Annette’s Story

A Day in the Life of Annette, Ashgate Hospicecare Nurse

9:00– I arrive at the Hospice and look at the online diary to see which patients I’m going to visit today. I look at their clinical records on the computer to check if anything has changed since I last saw them.

9:30 – All patient referrals are triaged and assessed to decide how quickly we need to see them. We have a team meeting to discuss patients whose conditions have become unstable and who may need an urgent visit.

10:00 – After the meeting, I go to see my first patient. All the specialist nurses cover a different area in North Derbyshire, from the Manchester border to the Nottingham border. I see patients in Bolsover, Creswell and Shirebrook. The patients I see can have any life-limiting condition. Each person is affected by their illness differently and will have different symptoms and needs. Assessing a patient to help with any symptoms is one part of our role, but it’s just as important to make sure they understand what’s happening to them. Another crucial part of our role is speaking to family members and letting them know that they can contact me if they have any worries. It’s vital that family members also understand what’s happening and can start to prepare for any changes that might happen in the future.

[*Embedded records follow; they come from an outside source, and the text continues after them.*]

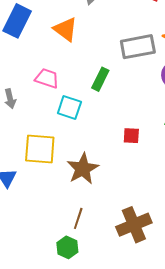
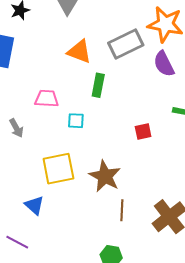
orange triangle: (65, 29) -> (79, 52), moved
cyan square: (69, 107) -> (76, 121), size x0.7
brown line: (78, 218) -> (122, 210), moved

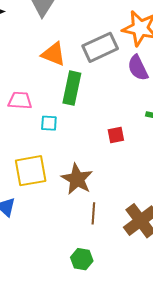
green rectangle: (98, 85) -> (72, 88), size x1.4

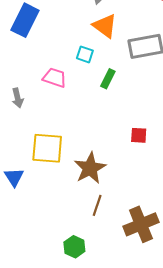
orange triangle: (54, 54) -> (105, 26), moved
green rectangle: (72, 88) -> (108, 79), size x0.6
cyan square: (49, 123) -> (85, 54), moved

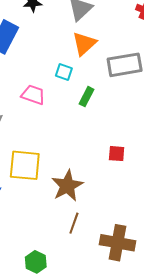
orange triangle: (105, 26) -> (84, 44), turned 40
brown cross: (141, 224) -> (118, 243), turned 32
green hexagon: (74, 247) -> (36, 262), moved

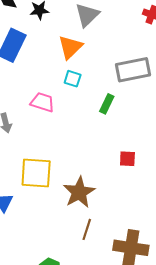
orange triangle: (84, 44) -> (70, 47), moved
green rectangle: (87, 97) -> (107, 104), moved

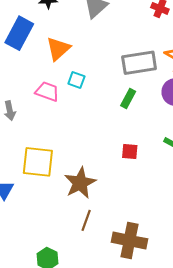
orange triangle: (70, 47) -> (58, 49), moved
cyan square: (73, 79) -> (76, 80), moved
green rectangle: (107, 104) -> (128, 99), moved

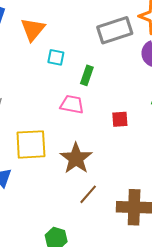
pink trapezoid: (47, 91) -> (72, 104), moved
green rectangle: (128, 99) -> (87, 75), moved
brown line: (86, 220) -> (88, 194), turned 30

11:00 – A visit to see a patient can take up to an hour and a half. If I have seen them before it can take up to an hour. When I see them, I always ask what their main symptoms and worries are. Some patients and families may talk to me about their symptoms and how they’re feeling emotionally, others may be concerned about moving around the house safely, others may have financial worries, whereas others may have family troubles that are causing them a lot of distress. We talk about what the Hospice can do to support them.

12:00 – I go to see my last patient of the day. I always plan appointments with patients ensuring I give them plenty of time to express their worries and concerns and to talk these through. I usually see up to three patients in a day. It’s all about giving a patient and their family quality care. It’s our role to take stresses away for them and to reassure them that we will do our best to help with any problems they have.

13:00 – I head back to the Hospice and have lunch.

13:30 – I document the mornings visits in the patients’ clinical records. I spend my afternoons making phone calls to review other patients and answer any calls from patients, carers or health care professionals who are needing advice. Families are often surprised that we get back to them so quickly, but we know that time is precious and it’s essential that we help with any issues as quickly as possible. Everything needs to be in place for each patient and their family.

16:00 – I will refer patients to other teams at the Hospice if necessary. For example, I will let the Occupational Therapy Team know if a patient is struggling at home and needs assessing for equipment that will help with their independence and quality of life.

17:00 – I head home for the day. I feel proud when I know I’ve done everything I possibly can for a patient and their family and when they know they can count on me to answer any of their concerns.